The poetic title of this painting is really only a description of what is happening below us.
The greedy plundering fingers that reach down from the poppet heads serves to show us the depths of man’s greed and the extent to which he/she will go to exploit the ‘abundance’ below us! The ‘miniaturised’ industrial landscape that accompanies this mining venture sits precariously on the surface. There is nothing permanent about this. Just a shanty town that serves the immediate needs of those who go about the business of maintaining and greasing the machines and ‘fingers’ of destruction.
These house shapes were later used in separate paintings of small towns and villages. Quite a few of these were sold at the ‘Penta’ Exhibition but I only know the situation of one that is left – Glenys Gatto has it. A larger panel of Korumburra entitled -
‘South Gippsland Cow Cowtown -Joe N’Edna Country’ was sold to a family at Korumburra Sth. but in recent years was apparently auctioned in Dandenong for about 4 times it’s original value(?)
The machine shapes that hollow out the riches of the crust are both organic and cog form. The funnels with chains disappearing into their snouts are the opposite to the ‘Horns Of Plenty’ that for years remained symbols of fertility and abundance! But not here – it all goes ‘up the tube’ and is processed – nothing EVER replaces it - only a barren subterranean ‘landscape’ that brings emptiness, but in a more sinister way subsidence and collapse.
The ‘trees’ are withering one side of the ‘valley’ but notice that NONE are able to put down roots to withstand the assault. Apart from this they sit on a mantle that exists of contorted ‘brick’ formations that makes any growth impossible.
These contorted and disturbed substrates influenced me greatly when I came to publish ‘Karmai The Worm’. It made ‘life’ a whole lot easier when it came to drawing what was going on underneath us - only this time it included a big pink earthworm – a direct comparison with the book and these next two paintings makes the influence apparent. It was like having a ready made ‘vocabulary’ of images – and maybe (just maybe) that was meant to be! Further to this – in some of the more commercial type paintings e.g. ‘OUTTRIM’ or ‘Wild Night At Hoary’s Hotel’ the earthworm can usually be seen somewhere around the nearest pile of bottles or rubbish tip – (Now ! What message could there possibly be in that statement?)
With all the destruction that is apparent there are STILL some signs of hope but they are buried deep and if this was to continue there is an inherent warning in the title that tells us literally that this is ..death’s birth day’- that this is only the ‘birth’ of the destruction.

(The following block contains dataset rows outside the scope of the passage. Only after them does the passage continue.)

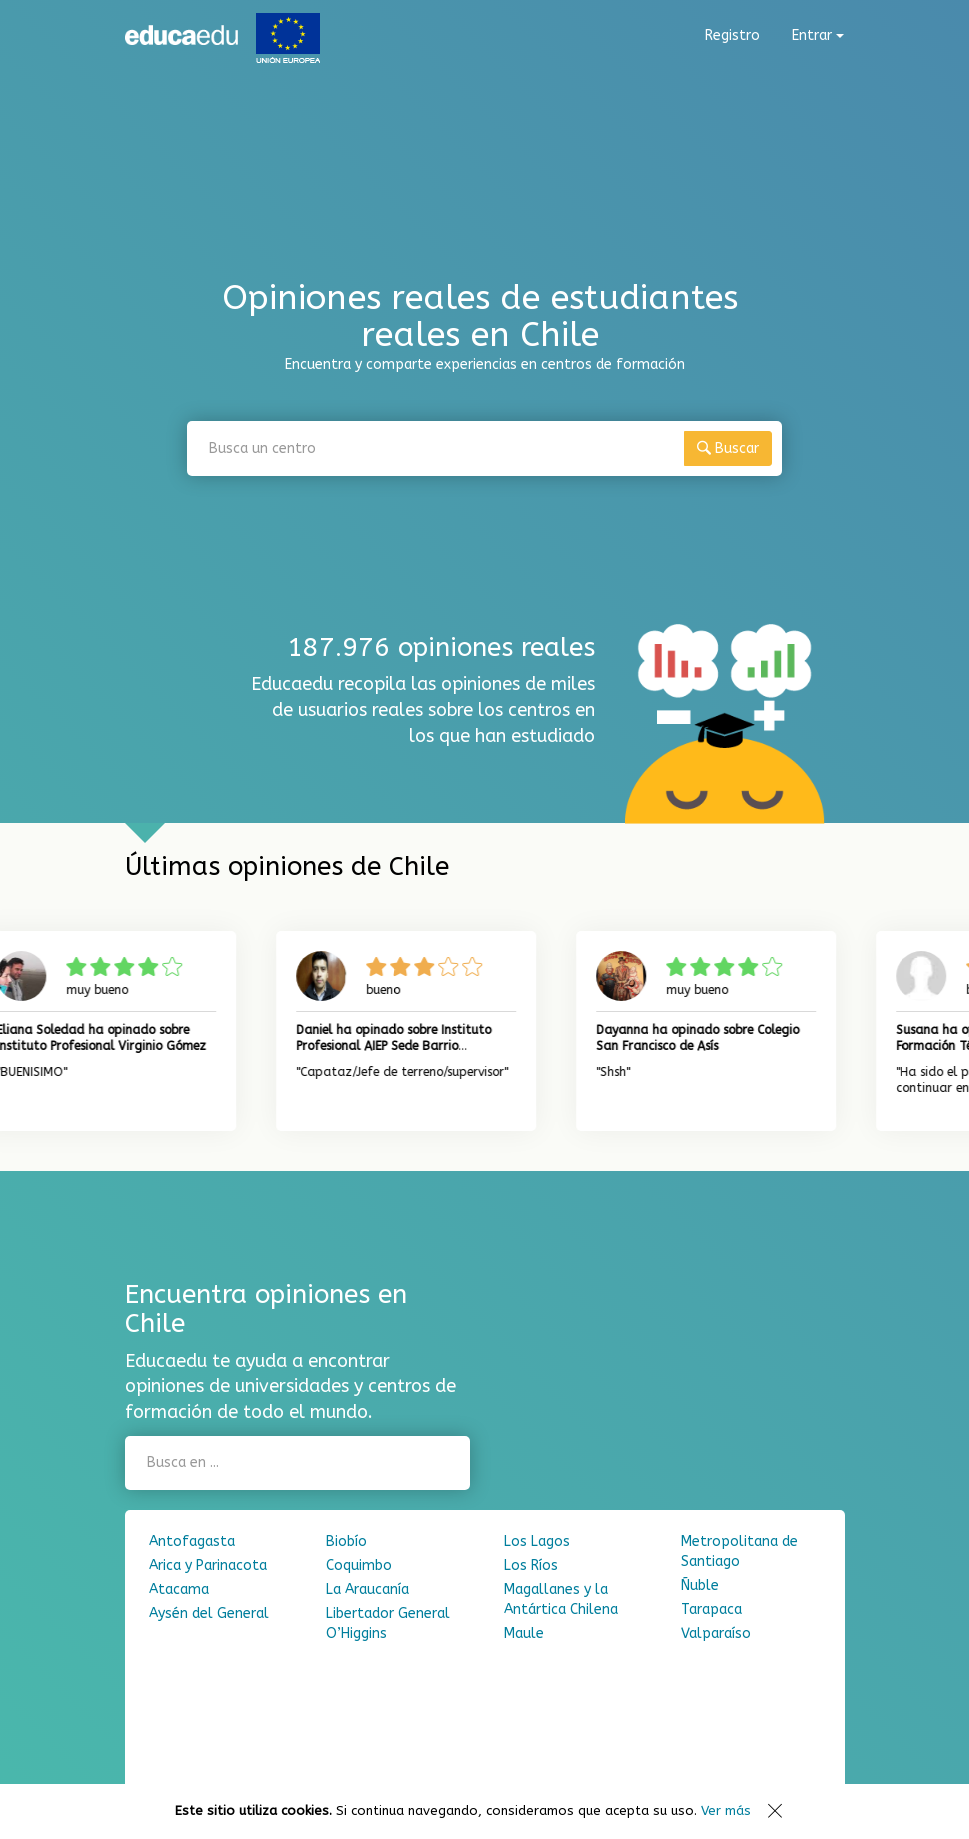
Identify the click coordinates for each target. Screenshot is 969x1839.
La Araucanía (367, 1589)
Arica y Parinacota (208, 1565)
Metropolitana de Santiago (739, 1551)
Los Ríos (531, 1565)
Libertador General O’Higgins (388, 1623)
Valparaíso (716, 1633)
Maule (524, 1633)
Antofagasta (192, 1541)
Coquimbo (359, 1565)
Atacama (179, 1589)
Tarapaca (711, 1609)
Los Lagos (537, 1541)
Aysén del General (209, 1613)
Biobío (346, 1541)
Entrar (818, 35)
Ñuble (700, 1585)
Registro (732, 35)
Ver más (726, 1810)
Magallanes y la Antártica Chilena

Anything that follows will be FATAL(ity) – all that came before was pure and cherished – now nothing is of value and once when nature was it’s own majesty, tomorrow it will all be gone – it will be nothing!
The large trapped areas of ‘blue’/ water (?) in the cavities created by the constant tunnelling and removal gave me inspiration to investigate the possible future effect of this depletion and what would in fact be the physical (and emotional) legacy – in a word subsidence! But could a whole land collapse and subside in some New Age Technological Atlantean way – my next ‘excursion’ would give me the answer?
In this painting I felt I was finding my way with a totally new expressive medium. The most significant event surrounding this painting is that I was fortunate to meet and have a very long talk with John Perceval on colour who to this day remains one of my most admired Australian artists – irrespective of his failing health and his residential status at ‘Larundel’. His freedom and expressive use of colour is legendary and that is why the NEXT PAINTING (‘This Island Continent of Man”) in this series of paintings is generally considered to be the best expressively and from pure use of the technique, possibly the best of it’s kind in this era of my journey – and perhaps that is why it was the LAST of it’s kind!